Onofrio's work changed the most, as she jettisoned figuration for abstraction and bright primary colors for creamy ivory tinged with pink and lemony shades of blue and green. Instead of saucy dames with overripe lips and pineapple headgear, she offers oval wall sculptures garnished with bones (deer, cow), gnarled branches, architectural curlicues and surrealistic blossoms made from carved fruit and clusters of teeth.

She assembled a free-standing "Bone Basket" from the pelvic and leg bones of various animals; it cradles a ghostly hand-carved pear as well as a ragged jawbone. Another 6-foot-tall sculpture is rich with floral motifs fashioned from bones and architectural ornaments.

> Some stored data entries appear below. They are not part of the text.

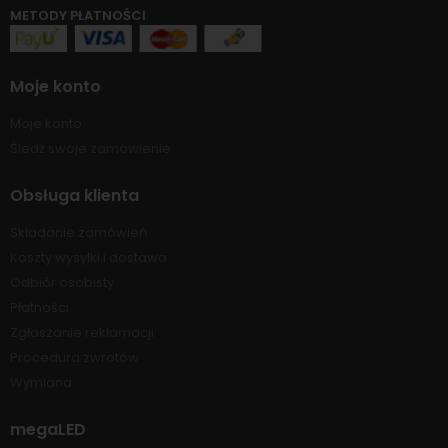
METODY PŁATNOŚCI
Moje konto
Moje konto
Śledź swoje zamówienie
Obsługa klienta
Składanie zamówień
Koszty wysyłki i dostawa
Odbiór osobisty
Płatności
Zgłaszanie reklamacji
Procedura zwrotów
Wymiana
megaLED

Making art out of bones and teeth sounds a little ghoulish, but there's no whiff of the graveyard in Onofrio's sculpture. The ivory and peach paint that flows over her constructions gives them a fleshy warmth and sometimes surrealistic elegance. Inevitably, her humor shows through, too, most notably in "Ow!," a stylized high-heeled "shoe" made from a long jawbone tinted blush-pink and lined with opalescent jewels the size of pearls.

The bone collector

A natural magpie, Onofrio collected bones for years, imagining she might someday build a fence with them in the yard behind her Rochester studio. After the cancer, she began thinking about traditional still-life paintings in which vegetables or half-eaten fruit were symbols of mortality. One day she dragged out a box of bones and set to work. Her studio assistant notified other artists and friends that she wanted bones, and "people started sending them from all over the country," Onofrio said.

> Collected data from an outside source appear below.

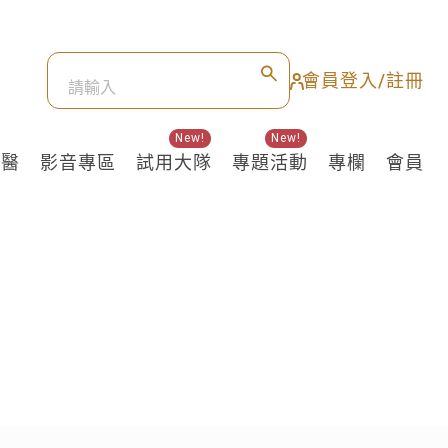
會員登入/註冊
New!
New!
良醫
影音專區
試用大隊
專題活動
專欄
會員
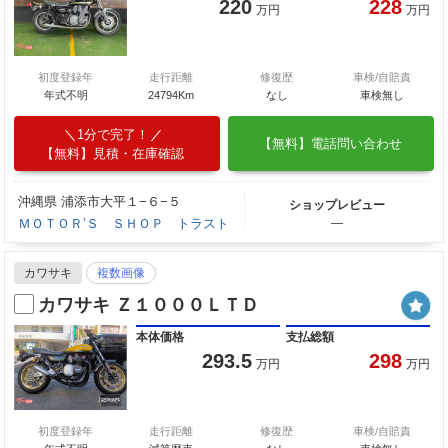
220
228
万円
万円
初度登録年
走行距離
修復歴
車検/自賠責
年式不明
24794Km
なし
車検無し
1分で完了！
【無料】電話問い合わせ
【無料】見積・在庫確認
沖縄県 浦添市大平１−６−５
ショップレビュー
ＭＯＴＯＲ’Ｓ ＳＨＯＰ トラスト
―
カワサキ
複数画像
カワサキ Ｚ１０００ＬＴＤ
本体価格
支払総額
293.5
298
万円
万円
初度登録年
走行距離
修復歴
車検/自賠責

After scrubbing the bones with ammonia and hydrogen peroxide and sun-bleaching them for months, she affixes them to wooden frames and garnishes them with curlicues salvaged from old furniture and Victorian-era buildings. Next she adds mirror fragments, glass balls and an infinity of glazes and stains. Each bit is sanded and painted dozens of times to get the exact whiff of color, glaze or shimmer she wants.

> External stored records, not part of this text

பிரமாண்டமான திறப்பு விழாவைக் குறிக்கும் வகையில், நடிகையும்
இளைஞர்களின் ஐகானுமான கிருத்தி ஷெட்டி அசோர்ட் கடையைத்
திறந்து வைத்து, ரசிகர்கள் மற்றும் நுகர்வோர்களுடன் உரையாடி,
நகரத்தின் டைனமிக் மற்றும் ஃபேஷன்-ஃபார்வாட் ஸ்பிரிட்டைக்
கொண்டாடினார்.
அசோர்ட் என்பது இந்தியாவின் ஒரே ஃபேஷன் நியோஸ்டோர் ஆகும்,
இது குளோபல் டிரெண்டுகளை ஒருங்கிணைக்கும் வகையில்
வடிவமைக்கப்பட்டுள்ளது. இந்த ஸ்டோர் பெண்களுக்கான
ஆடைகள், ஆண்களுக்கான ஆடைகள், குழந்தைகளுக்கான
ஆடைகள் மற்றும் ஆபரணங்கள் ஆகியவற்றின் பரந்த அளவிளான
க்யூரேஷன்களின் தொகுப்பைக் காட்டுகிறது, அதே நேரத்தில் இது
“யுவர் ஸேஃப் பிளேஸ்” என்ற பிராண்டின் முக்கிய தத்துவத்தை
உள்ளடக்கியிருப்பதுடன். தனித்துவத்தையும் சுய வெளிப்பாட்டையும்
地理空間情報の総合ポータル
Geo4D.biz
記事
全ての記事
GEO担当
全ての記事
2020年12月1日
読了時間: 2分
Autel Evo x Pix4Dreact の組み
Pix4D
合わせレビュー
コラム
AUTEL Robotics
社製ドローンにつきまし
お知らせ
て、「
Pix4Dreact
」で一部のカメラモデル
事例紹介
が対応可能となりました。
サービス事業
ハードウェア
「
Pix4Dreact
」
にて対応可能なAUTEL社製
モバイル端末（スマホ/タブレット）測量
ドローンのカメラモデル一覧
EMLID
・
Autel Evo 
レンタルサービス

Fornes' dark photos perfectly complement her mom's sculptures. Taken with 35-millimeter film at very slow shutter speeds, they record Fornes, 44, dancing and twirling with gauzy scarves that puddle and shimmer in ghostly shadows. After printing the images on matte photographic paper, she dry-mounts and paints them with multiple layers of thin pigments. The resulting images are hard to define, hovering aesthetically between the antique look of 19th-century photographs and minimalist contemporary paintings. The images do have a ghostly quality and only rarely suggest their origins by revealing a hint of a woman's back or hip or folded leg. Most often they are mere flutterings, smoky shadows that drift and hover in darkness.

The question of how to suggest and depict the human spirit has puzzled artists since our forebears first sketched the outlines of bison on cave walls many millennia ago. Birds, watery reflections, smoke and shadows have all evoked the spirit world. While nodding to those ancient traditions, Onofrio and Fornes go a step beyond, creating their own yin and yang of darkness and light, animation and silence, bones and blossoms, death and regeneration.